2. Who have you learned your skills from?
In between ancient knowledge and modern science I have learned as much as I can from indigenous and nomadic tribal people. I have walked with the Tuareg, Bedouin and Dayak in some of the remotest regions on Earth and I never cease to be amazed by the way each group noticed details in the landscape that would pass almost all others by.
In the West this type of observation can add a richness to our lives if we choose, but in the desert or heart of Borneo, it is truly vital knowledge – it adds to a person’s quantity not just quality of life, as these skills remain fundamental to safety and survival.
3. Given the title of one of your more recent books, how do you feel we can connect more profoundly with nature and the lands we travel in?
Don’t start by considering ‘nature’ as one big bag. Instead consider your personal and most fundamental interests and then use these to find a bridge into the natural world.
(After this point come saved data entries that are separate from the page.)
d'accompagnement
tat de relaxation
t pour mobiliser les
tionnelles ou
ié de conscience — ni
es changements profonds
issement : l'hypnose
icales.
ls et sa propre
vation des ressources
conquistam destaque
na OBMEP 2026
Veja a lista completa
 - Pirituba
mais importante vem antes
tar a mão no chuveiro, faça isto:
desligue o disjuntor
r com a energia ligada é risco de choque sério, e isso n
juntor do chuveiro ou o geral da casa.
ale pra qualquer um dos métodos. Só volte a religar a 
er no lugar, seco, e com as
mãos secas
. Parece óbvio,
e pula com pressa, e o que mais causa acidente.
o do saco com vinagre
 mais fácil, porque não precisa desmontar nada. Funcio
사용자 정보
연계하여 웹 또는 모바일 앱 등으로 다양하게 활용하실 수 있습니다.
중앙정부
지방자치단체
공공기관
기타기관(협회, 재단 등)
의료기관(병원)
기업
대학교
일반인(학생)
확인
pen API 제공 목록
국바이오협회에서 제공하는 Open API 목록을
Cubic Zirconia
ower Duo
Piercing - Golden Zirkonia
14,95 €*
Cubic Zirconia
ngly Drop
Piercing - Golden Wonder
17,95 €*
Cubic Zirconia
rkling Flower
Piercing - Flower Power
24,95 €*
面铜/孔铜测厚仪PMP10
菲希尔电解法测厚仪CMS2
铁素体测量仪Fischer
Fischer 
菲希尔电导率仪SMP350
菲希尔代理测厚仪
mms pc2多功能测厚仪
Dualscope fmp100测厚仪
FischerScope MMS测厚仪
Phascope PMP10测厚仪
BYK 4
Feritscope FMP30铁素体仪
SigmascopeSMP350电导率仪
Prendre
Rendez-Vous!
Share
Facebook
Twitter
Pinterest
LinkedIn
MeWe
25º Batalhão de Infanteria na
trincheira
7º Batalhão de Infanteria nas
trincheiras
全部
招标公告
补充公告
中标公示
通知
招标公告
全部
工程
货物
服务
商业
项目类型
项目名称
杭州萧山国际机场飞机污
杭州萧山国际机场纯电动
If, like me, you enjoy travel and shaping journeys, then natural navigation is a great way in. But many people find food and drink more intriguing and for them foraging is a great practical way in. If the home or property stir your imagination then learn about the quality of natural materials: will your home benefit from the clean light lines of pine or the richer swirls of cherry wood, for example. Very few people are able to get through a day without thinking about the relationships in their life and nature can offer wonderful daily counsel here. Nature might not enter your thoughts in your quiet moments at first, but once you discover the connection between your passions and the natural world, then both start to together.